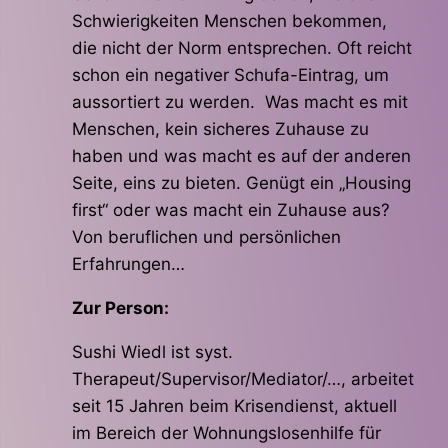
Schwierigkeiten Menschen bekommen,
die nicht der Norm entsprechen. Oft reicht
schon ein negativer Schufa-Eintrag, um
aussortiert zu werden. Was macht es mit
Menschen, kein sicheres Zuhause zu
haben und was macht es auf der anderen
Seite, eins zu bieten. Genügt ein „Housing
first“ oder was macht ein Zuhause aus?
Von beruflichen und persönlichen
Erfahrungen…
Zur Person:
Sushi Wiedl ist syst.
Therapeut/Supervisor/Mediator/…, arbeitet
seit 15 Jahren beim Krisendienst, aktuell
im Bereich der Wohnungslosenhilfe für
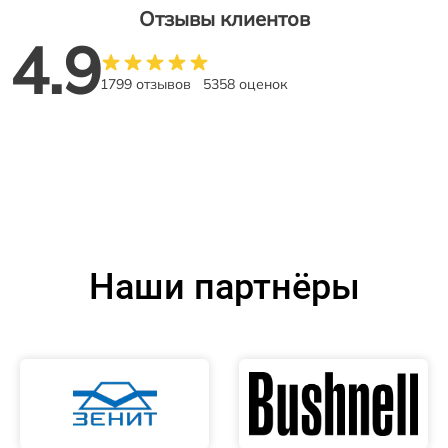
Отзывы клиентов
4.9
1799 отзывов
5358 оценок
Наши партнёры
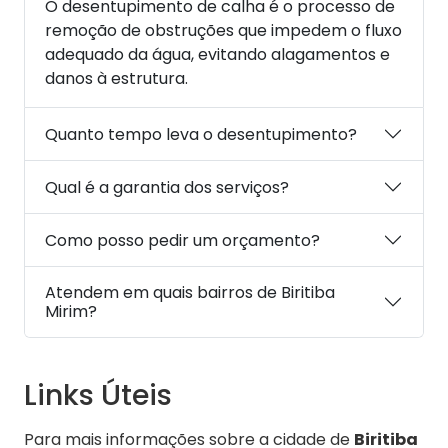
O desentupimento de calha é o processo de
remoção de obstruções que impedem o fluxo
adequado da água, evitando alagamentos e
danos à estrutura.
Quanto tempo leva o desentupimento?
Qual é a garantia dos serviços?
Como posso pedir um orçamento?
Atendem em quais bairros de Biritiba
Mirim?
Links Úteis
Para mais informações sobre a cidade de
Biritiba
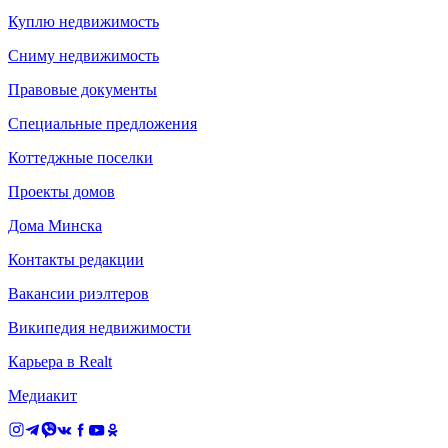
Куплю недвижимость
Сниму недвижимость
Правовые документы
Специальные предложения
Коттеджные поселки
Проекты домов
Дома Минска
Контакты редакции
Вакансии риэлтеров
Википедия недвижимости
Карьера в Realt
Медиакит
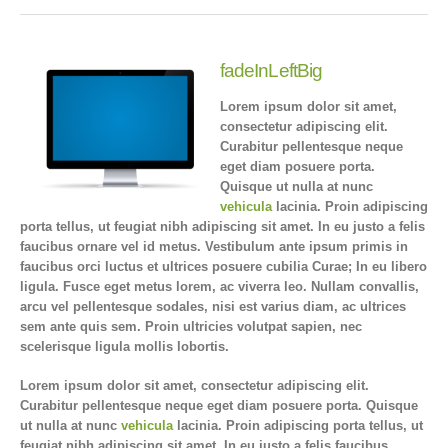
fadeInLeftBig
Lorem ipsum dolor sit amet,
consectetur adipiscing elit.
Curabitur pellentesque neque
eget diam posuere porta.
Quisque ut nulla at nunc
vehicula
lacinia. Proin adipiscing
porta tellus, ut feugiat nibh adipiscing sit amet. In eu justo a felis
faucibus ornare vel id metus. Vestibulum ante ipsum primis in
faucibus orci luctus et ultrices posuere cubilia Curae; In eu libero
ligula. Fusce eget metus lorem, ac viverra leo. Nullam convallis,
arcu vel pellentesque sodales, nisi est varius diam, ac ultrices
sem ante quis sem. Proin ultricies volutpat sapien, nec
scelerisque ligula mollis lobortis.
Lorem ipsum dolor sit amet, consectetur adipiscing elit.
Curabitur pellentesque neque eget diam posuere porta. Quisque
ut nulla at nunc
vehicula
lacinia. Proin adipiscing porta tellus, ut
feugiat nibh adipiscing sit amet. In eu justo a felis faucibus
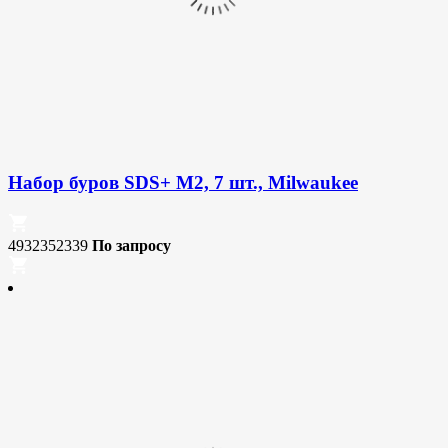
Набор буров SDS+ M2, 7 шт., Milwaukee
4932352339
По запросу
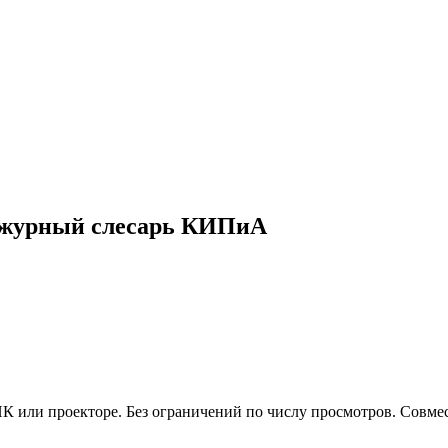
журный слесарь КИПиА
 или проекторе. Без ограничений по числу просмотров. Совмес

◆ What to work on: Could you copy each line above exactly as written, minus any pictures?

◆ Solution to the exercise:
Schwierigkeiten Menschen bekommen,
die nicht der Norm entsprechen. Oft reicht
schon ein negativer Schufa-Eintrag, um
aussortiert zu werden. Was macht es mit
Menschen, kein sicheres Zuhause zu
haben und was macht es auf der anderen
Seite, eins zu bieten. Genügt ein „Housing
first“ oder was macht ein Zuhause aus?
Von beruflichen und persönlichen
Erfahrungen…
Zur Person:
Sushi Wiedl ist syst.
Therapeut/Supervisor/Mediator/…, arbeitet
seit 15 Jahren beim Krisendienst, aktuell
im Bereich der Wohnungslosenhilfe für
Отзывы клиентов
4.9
1799 отзывов
5358 оценок
Наши партнёры
O desentupimento de calha é o processo de
remoção de obstruções que impedem o fluxo
adequado da água, evitando alagamentos e
danos à estrutura.
Quanto tempo leva o desentupimento?
Qual é a garantia dos serviços?
Como posso pedir um orçamento?
Atendem em quais bairros de Biritiba
Mirim?
Links Úteis
Para mais informações sobre a cidade de
Biritiba
Куплю недвижимость
Сниму недвижимость
Правовые документы
Специальные предложения
Коттеджные поселки
Проекты домов
Дома Минска
Контакты редакции
Вакансии риэлтеров
Википедия недвижимости
Карьера в Realt
Медиакит
fadeInLeftBig
Lorem ipsum dolor sit amet,
consectetur adipiscing elit.
Curabitur pellentesque neque
eget diam posuere porta.
Quisque ut nulla at nunc
vehicula
lacinia. Proin adipiscing
porta tellus, ut feugiat nibh adipiscing sit amet. In eu justo a felis
faucibus ornare vel id metus. Vestibulum ante ipsum primis in
faucibus orci luctus et ultrices posuere cubilia Curae; In eu libero
ligula. Fusce eget metus lorem, ac viverra leo. Nullam convallis,
arcu vel pellentesque sodales, nisi est varius diam, ac ultrices
sem ante quis sem. Proin ultricies volutpat sapien, nec
scelerisque ligula mollis lobortis.
Lorem ipsum dolor sit amet, consectetur adipiscing elit.
Curabitur pellentesque neque eget diam posuere porta. Quisque
ut nulla at nunc
vehicula
lacinia. Proin adipiscing porta tellus, ut
feugiat nibh adipiscing sit amet. In eu justo a felis faucibus
Набор буров SDS+ M2, 7 шт., Milwaukee
4932352339
По запросу
журный слесарь КИПиА
 или проекторе. Без ограничений по числу просмотров. Совмес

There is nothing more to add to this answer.